## Page-level text extractions
-- Opening Marker --
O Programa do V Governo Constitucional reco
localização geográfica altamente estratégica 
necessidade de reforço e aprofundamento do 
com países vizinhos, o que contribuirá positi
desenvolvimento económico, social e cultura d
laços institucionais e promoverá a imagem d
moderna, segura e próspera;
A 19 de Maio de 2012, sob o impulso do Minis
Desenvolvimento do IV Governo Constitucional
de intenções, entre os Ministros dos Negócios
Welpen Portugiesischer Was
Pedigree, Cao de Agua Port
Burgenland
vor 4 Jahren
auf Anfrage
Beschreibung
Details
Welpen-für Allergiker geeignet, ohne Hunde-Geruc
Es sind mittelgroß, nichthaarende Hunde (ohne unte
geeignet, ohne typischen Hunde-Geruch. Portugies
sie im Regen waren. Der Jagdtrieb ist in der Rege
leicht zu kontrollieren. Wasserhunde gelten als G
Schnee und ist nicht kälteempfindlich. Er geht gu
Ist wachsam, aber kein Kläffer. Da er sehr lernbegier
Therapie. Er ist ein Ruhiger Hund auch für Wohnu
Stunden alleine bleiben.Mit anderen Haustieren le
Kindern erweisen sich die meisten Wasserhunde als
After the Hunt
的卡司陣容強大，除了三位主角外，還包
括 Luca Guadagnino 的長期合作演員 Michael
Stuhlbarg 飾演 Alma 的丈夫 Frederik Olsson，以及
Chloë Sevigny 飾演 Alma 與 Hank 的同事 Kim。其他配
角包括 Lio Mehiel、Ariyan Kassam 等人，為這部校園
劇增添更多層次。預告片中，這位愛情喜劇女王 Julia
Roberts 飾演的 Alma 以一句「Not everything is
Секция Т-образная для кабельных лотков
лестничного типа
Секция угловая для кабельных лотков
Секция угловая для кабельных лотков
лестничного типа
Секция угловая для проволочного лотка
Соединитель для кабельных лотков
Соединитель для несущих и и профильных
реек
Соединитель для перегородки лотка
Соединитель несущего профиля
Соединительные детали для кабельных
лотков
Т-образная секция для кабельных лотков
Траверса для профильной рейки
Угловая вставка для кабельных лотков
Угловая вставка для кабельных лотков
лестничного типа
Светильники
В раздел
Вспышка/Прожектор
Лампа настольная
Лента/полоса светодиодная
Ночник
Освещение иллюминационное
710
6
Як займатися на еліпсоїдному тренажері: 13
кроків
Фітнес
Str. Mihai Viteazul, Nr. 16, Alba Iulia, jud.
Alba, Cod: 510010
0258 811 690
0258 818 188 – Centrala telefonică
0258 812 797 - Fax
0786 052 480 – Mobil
-- Closing Marker --
## EXERCISE
Write the data above out again in full, exactly.

## RESPONSE AREA
O Programa do V Governo Constitucional reco
localização geográfica altamente estratégica 
necessidade de reforço e aprofundamento do 
com países vizinhos, o que contribuirá positi
desenvolvimento económico, social e cultura d
laços institucionais e promoverá a imagem d
moderna, segura e próspera;
A 19 de Maio de 2012, sob o impulso do Minis
Desenvolvimento do IV Governo Constitucional
de intenções, entre os Ministros dos Negócios
Welpen Portugiesischer Was
Pedigree, Cao de Agua Port
Burgenland
vor 4 Jahren
auf Anfrage
Beschreibung
Details
Welpen-für Allergiker geeignet, ohne Hunde-Geruc
Es sind mittelgroß, nichthaarende Hunde (ohne unte
geeignet, ohne typischen Hunde-Geruch. Portugies
sie im Regen waren. Der Jagdtrieb ist in der Rege
leicht zu kontrollieren. Wasserhunde gelten als G
Schnee und ist nicht kälteempfindlich. Er geht gu
Ist wachsam, aber kein Kläffer. Da er sehr lernbegier
Therapie. Er ist ein Ruhiger Hund auch für Wohnu
Stunden alleine bleiben.Mit anderen Haustieren le
Kindern erweisen sich die meisten Wasserhunde als
After the Hunt
的卡司陣容強大，除了三位主角外，還包
括 Luca Guadagnino 的長期合作演員 Michael
Stuhlbarg 飾演 Alma 的丈夫 Frederik Olsson，以及
Chloë Sevigny 飾演 Alma 與 Hank 的同事 Kim。其他配
角包括 Lio Mehiel、Ariyan Kassam 等人，為這部校園
劇增添更多層次。預告片中，這位愛情喜劇女王 Julia
Roberts 飾演的 Alma 以一句「Not everything is
Секция Т-образная для кабельных лотков
лестничного типа
Секция угловая для кабельных лотков
Секция угловая для кабельных лотков
лестничного типа
Секция угловая для проволочного лотка
Соединитель для кабельных лотков
Соединитель для несущих и и профильных
реек
Соединитель для перегородки лотка
Соединитель несущего профиля
Соединительные детали для кабельных
лотков
Т-образная секция для кабельных лотков
Траверса для профильной рейки
Угловая вставка для кабельных лотков
Угловая вставка для кабельных лотков
лестничного типа
Светильники
В раздел
Вспышка/Прожектор
Лампа настольная
Лента/полоса светодиодная
Ночник
Освещение иллюминационное
710
6
Як займатися на еліпсоїдному тренажері: 13
кроків
Фітнес
Str. Mihai Viteazul, Nr. 16, Alba Iulia, jud.
Alba, Cod: 510010
0258 811 690
0258 818 188 – Centrala telefonică
0258 812 797 - Fax
0786 052 480 – Mobil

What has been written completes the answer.